The event, dubbed "Huff, Puff & Cuff," is based on the PA State Police test, and will feature men and women attempting to run "300 meters in 77 seconds, have a vertical leap of 14 inches, do 13 pushups without any time limit, and run a mile and a half in 17 minutes and 48 seconds," according to Giordano.

A Department of Justice lawsuit contends that physical fitness requirements for female applicants at the state police academy are discriminatory and preventing more women from becoming troopers.

Employment lawyer Nancy Ezold, a principal with The Ezold Law Firm, P.C., suggested there may merit to the DOJ's case.

"It wouldn't be the first time that qualifications for a job result in the disqualification of a certain class of people, and it warrants a good look to determine whether the qualifications are necessary," Ezold told me in a telephone interview today. "And I believe that the government's suit against the state police was very likely brought based on information that the qualifications are not necessary to the job.
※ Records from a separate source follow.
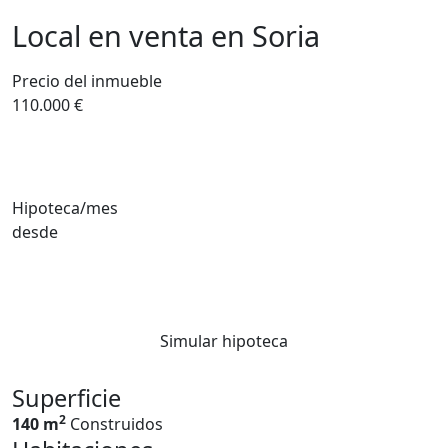
Local en venta en Soria
Precio del inmueble
110.000 €
Hipoteca/mes
desde
Simular hipoteca
Superficie
2
140 m
Construidos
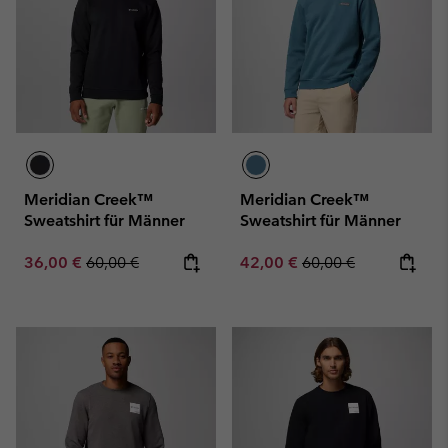
Meridian Creek™
Meridian Creek™
Sweatshirt für Männer
Sweatshirt für Männer
Sale price:
Regular price:
Sale price:
Regular price:
36,00 €
60,00 €
42,00 €
60,00 €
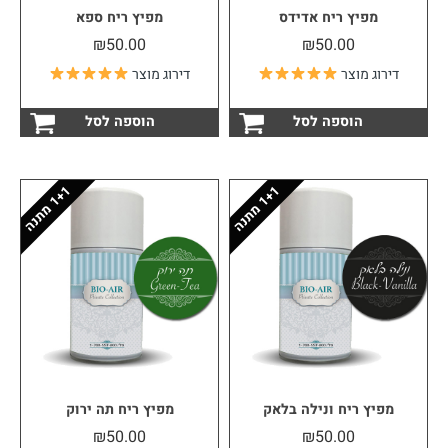
מפיץ ריח אדידס
מפיץ ריח ספא
₪
50.00
₪
50.00
דירוג מוצר
דירוג מוצר
הוספה לסל
הוספה לסל
1
ה
1
ה
1
+
מ
ת
נ
1
+
מ
ת
נ
מפיץ ריח ונילה בלאק
מפיץ ריח תה ירוק
₪
50.00
₪
50.00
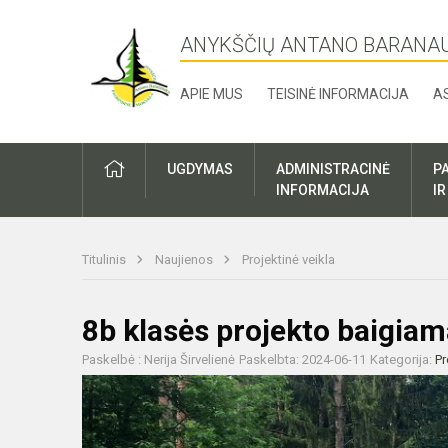
ANYKŠČIŲ ANTANO BARANA
APIE MUS
TEISINĖ INFORMACIJA
A
UGDYMAS
ADMINISTRACINĖ
P
INFORMACIJA
I
Titulinis
Naujienos
Projektinė veikla
8b klasės projekto baigiam
Paskelbė : Nerija Širvelienė
Paskelbta: 2024-06-11
Kategorija:
Pr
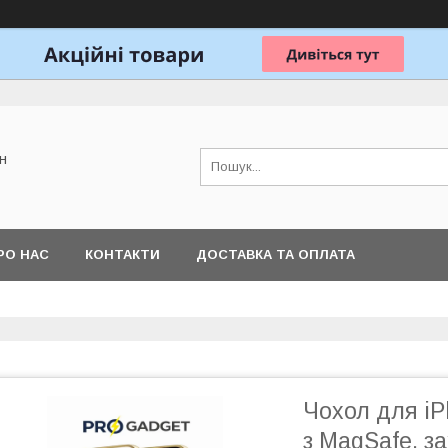
н
РО НАС
КОНТАКТИ
ДОСТАВКА ТА ОПЛАТА
Чохол для iP
з MagSafe, з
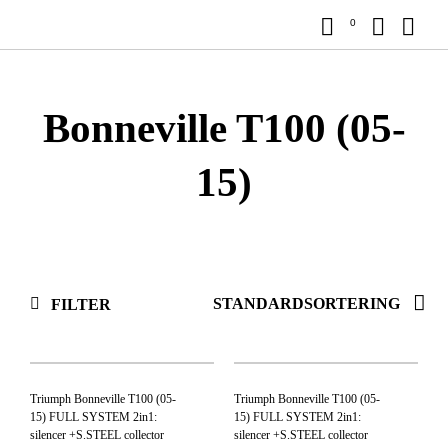
0
Bonneville T100 (05-
15)
FILTER
Triumph Bonneville T100 (05-
Triumph Bonneville T100 (05-
15) FULL SYSTEM 2in1:
15) FULL SYSTEM 2in1:
silencer +S.STEEL collector
silencer +S.STEEL collector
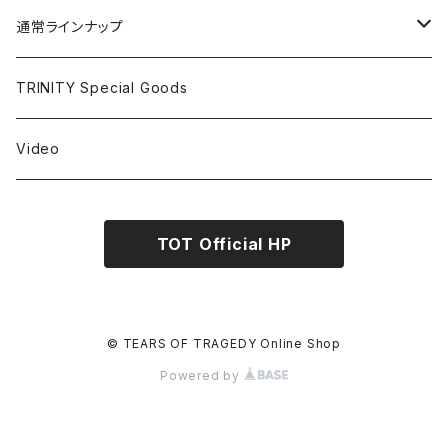
通常ラインナップ
Tシャツ
TRINITY Special Goods
パーカー
Video
タオル
TOT Official HP
キーホルダー
パンツ
© TEARS OF TRAGEDY Online Shop
Powered by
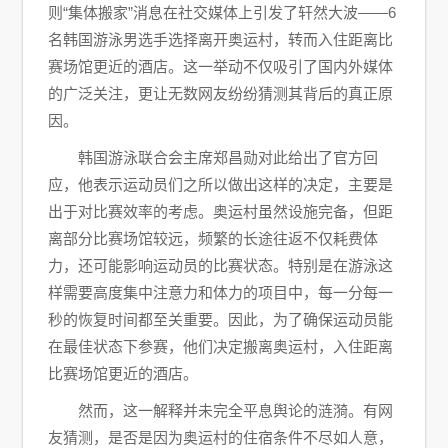
则“集体搬家”消息在社交媒体上引发了轩然大波——6
名韩国游泳男选手选择离开奥运村，转而入住距离比
赛场馆更近的酒店。这一举动不仅吸引了国内外媒体
的广泛关注，更让无数网友纷纷猜测其背后的真正原
因。
韩国游泳联合会主席郑昌勋对此给出了官方回
应，他表示运动员们之所以做出这样的决定，主要是
出于对比赛效率的考虑。奥运村虽然设施完备，但距
离部分比赛场馆较远，频繁的长途往返不仅耗费体
力，还可能影响运动员的比赛状态。特别是在游泳这
样需要高度集中注意力和体力的项目中，每一分每一
秒的恢复时间都至关重要。因此，为了确保运动员能
在最佳状态下参赛，他们决定搬离奥运村，入住距离
比赛场馆更近的酒店。
然而，这一解释并未完全平息舆论的涟漪。有网
友猜测，是否是因为奥运村的住宿条件不尽如人意，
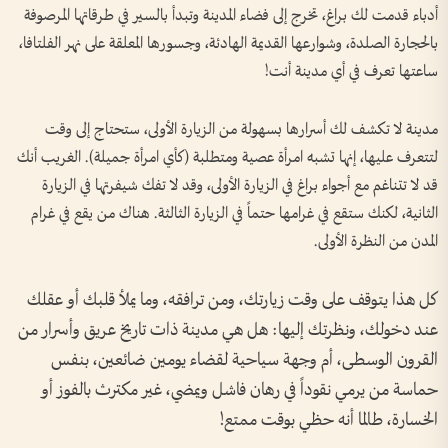
أدباء قدمت لك براغ، تخرج إلى فضاء المدينة وتبدأ بالسير في طرقاتها المرصوفة
بالحجارة الصلدة، وشوارعها القديمة الهادئة، وجسورها المعلقة على نهر الفلتافا،
ساعتها تعرف في أي مدينة أنت!
مدينة لا تكشف لك أسرارها بسهولة من الزيارة الأولى، ستحتاج إلى وقت
لتتعرف عليها، إنها تشبه امرأة عصية ومتطلبة (كأي امرأة جميلة). الغريب أنك
قد لا تتناغم مع أجواء براغ في الزيارة الأولى، وقد لا تفك شيفرتها في الزيارة
الثانية، لكنك ستقع في غرامها حتماً في الزيارة الثالثة. هناك من يقع في غرام
المدن من النظرة الأولى.
كل هذا يتوقف على وقت زيارتك، ومن ترافقه، وما يملأ قلبك أو عقلك
عند دخولك، ونظرتك إليها: هل هي مدينة ذات تاريخ عريق وأسرار من
القرون الوسطى، أم وجهة سياحية لقضاء يومين ضائعين، بنفس
حماسة من يرمي نقوداً في رهان فاشل ويمضي، غير مكترث بالفوز أو
الخسارة، طالما أنه حظي بوقت ممتع!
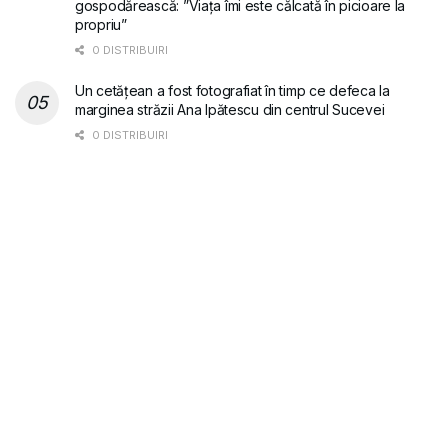
gospodărească: ”Viața îmi este călcată în picioare la
propriu”
0 DISTRIBUIRI
Un cetățean a fost fotografiat în timp ce defeca la
marginea străzii Ana Ipătescu din centrul Sucevei
0 DISTRIBUIRI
The question is whether there is a legitimate business necessity for the physical requirements of state police applicants," adding, "Until the case is tried, we won't know that."

Ezold did acknowledge that "women are generally smaller than men, and women generally don't have the same upper body strength as a man." At the same time, she also brought up that there are female firefighters, police officers and military personnel that haven't been disqualified from their jobs in the manner in which the female state police applicants may have been.

Kimberly Garrison, the Daily News fitness columnist and owner of 1-on-1 Ultimate Fitness, chimed in with me via an emailed response.

"I think that law enforcement is one of the most physically and mentally challenging jobs and only those uniquely qualified to perform it should be hired," Garrison said. "If anything, the fitness standards should be raised, but certainly not lowered.  Lowering standards is a disservice to us all."

Christine Flowers, the Daily News opinion columnist, plans to attend Giordano's event tomorrow. I asked her why.

"As someone who flunked gym at Merion Mercy and was the last to be picked for intramural teams -- even when my best friends were making the selections -- I am thrilled to meet this challenge which, let's be honest, demands significantly less stamina than cleaning a house or getting a toddler ready for bed," she said.

Giordano, in an editorial which appeared on Tuesday in West Chester's Daily Local News, cited Mo'ne Davis, the Taney Dragon's pitcher, as his quintessential example.

"Mo'ne Davis has made the cover of Sports Illustrated. She earned that distinction for a multitude of reasons. She is one of the few girls ever to compete in the Little League World Series. Equally impressive, she dominated the boys with a fastball topping out at 70 mph. She thrilled us with her ability to compete," he said.

"It's a shame that a number of women in Pennsylvania who want to be Pennsylvania state cops haven't followed her example."